Step 5. Wash the membranes in distilled water for 5 min then immerse them in 10 mL of a 10 mg/mL solution of BSA in 0.1 M borate buffer pH 9 for 2 h.

Step 6. Remove 9 mL of the BSA solution and add 4 mg of sodium cyanoborohydride (Aldrich). Incubate at room temperature for 2 h.

Step 7. Wash the membranes in distilled water for 5 min and then store in phosphate-buffered saline at room temperature.

Step 8. Recrystallize p-benzoquinone (Merck) from petroleum ether and prepare a solution of 15 mg/mL in ethanol.

Step 9. Add 100 µL of the freshly prepared p-benzoguinone to 0.5 mL of a 20 mg/mL solution of glucose oxidase in 0.1 M phosphate buffer pH 7.4 in a tube covered by aluminum foil.

Step 10. Incubate the mixture for 30 min at 37_C and then remove the excess p-benzoquinone by gel filtration through a Saphadex C-25 column ( 1 x 10 cm) equilibrated with 0.15 M sodium chloride and operating at a flow rate of 20 mL/h. Collect the pink-brown band that elutes in the void volume (2-3 mL).

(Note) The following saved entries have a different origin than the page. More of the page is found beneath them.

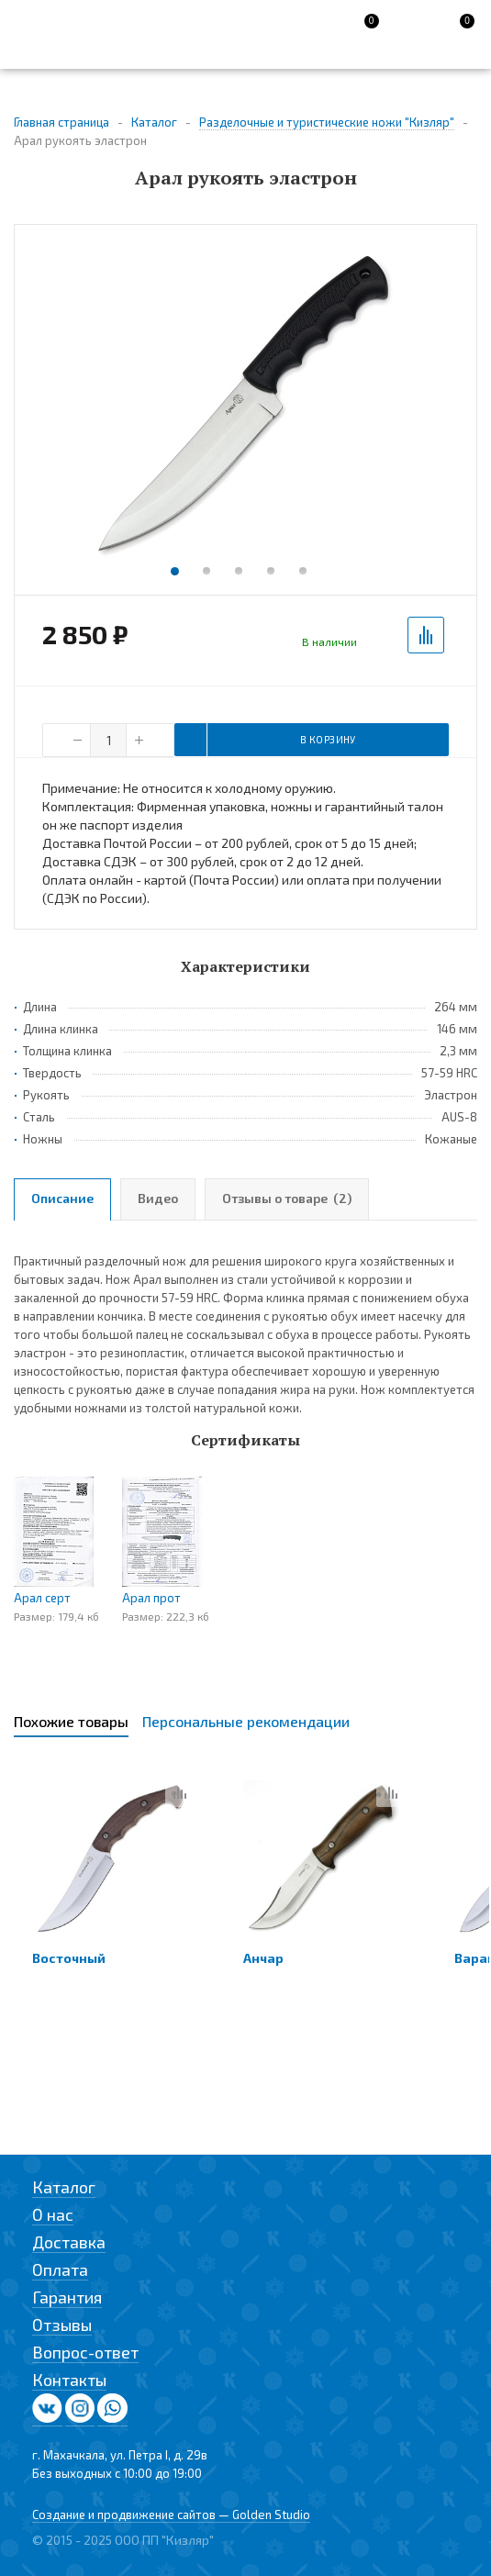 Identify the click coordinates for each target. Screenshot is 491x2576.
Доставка (69, 2242)
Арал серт (42, 1597)
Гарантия (67, 2297)
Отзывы (62, 2324)
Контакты (69, 2380)
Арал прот (151, 1597)
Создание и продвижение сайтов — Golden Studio (171, 2514)
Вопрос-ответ (85, 2352)
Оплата (60, 2269)
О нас (52, 2214)
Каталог (63, 2187) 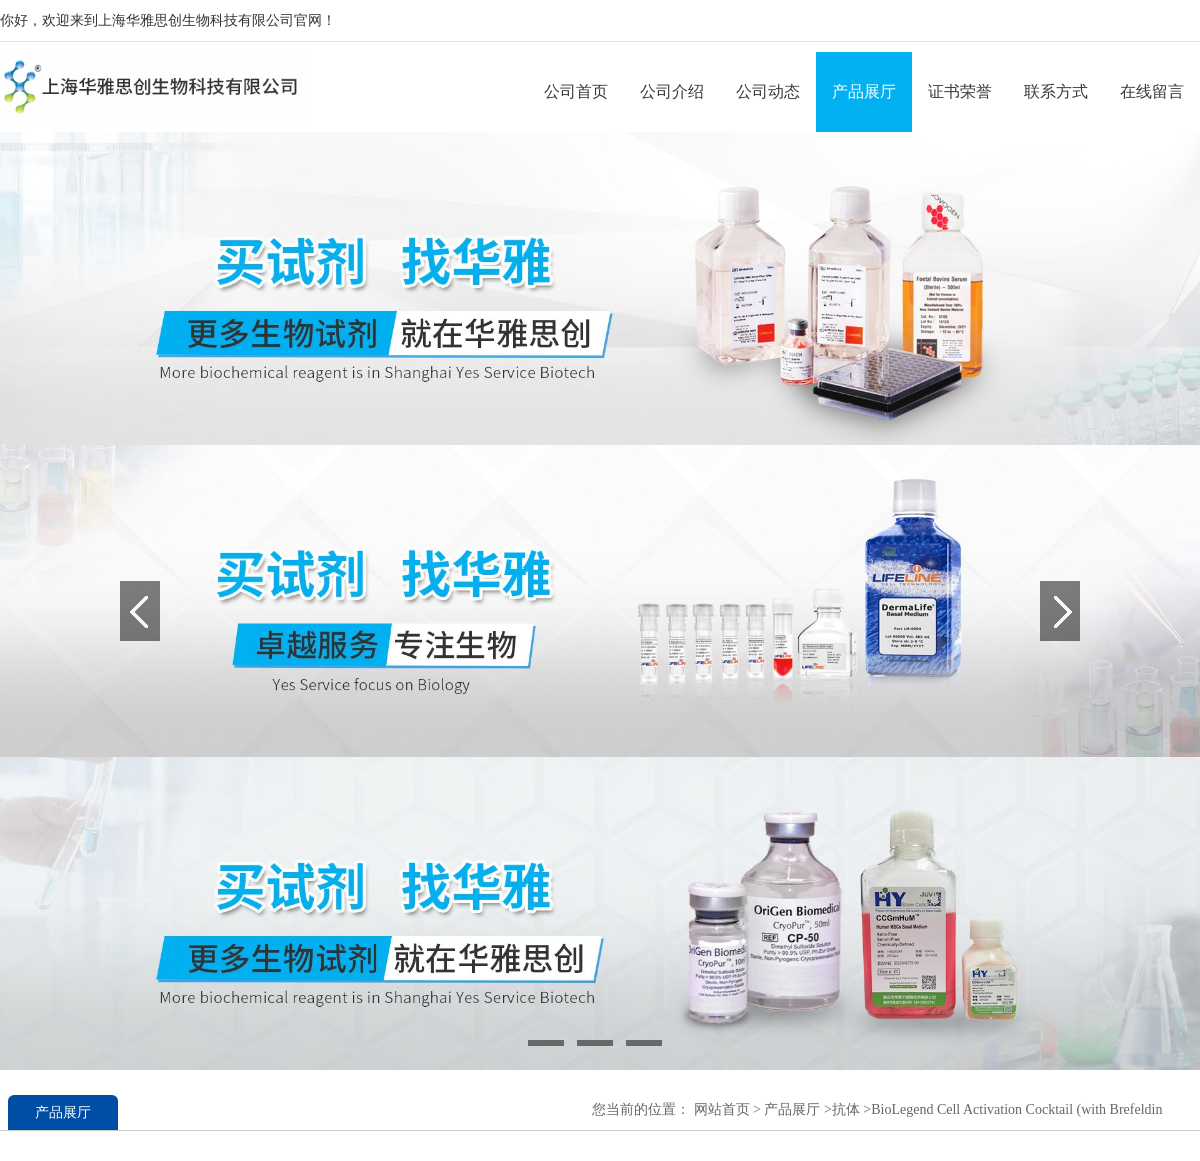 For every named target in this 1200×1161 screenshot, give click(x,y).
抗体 (846, 1109)
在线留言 (1152, 91)
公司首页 (576, 91)
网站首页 (722, 1109)
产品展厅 (864, 91)
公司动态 (768, 91)
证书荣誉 (960, 91)
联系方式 (1056, 91)
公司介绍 (672, 91)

Step 11. Suspend the BSA-cellulose acetate membranes in 2-3 mL of the activated glucose oxidase solution after adjusting the pH of the latter to 8 -9 with 0.25 mL of 1 M sodium carbonate. Incubate at room temperature for 38 h.

Step 12. Remove the membranes, wash them by stirring in 0. 15 S M potassium chloride solution for 24 h and then store them in phosphate-buffered saline pH 7.4 containing 1.5 mM sodium azide.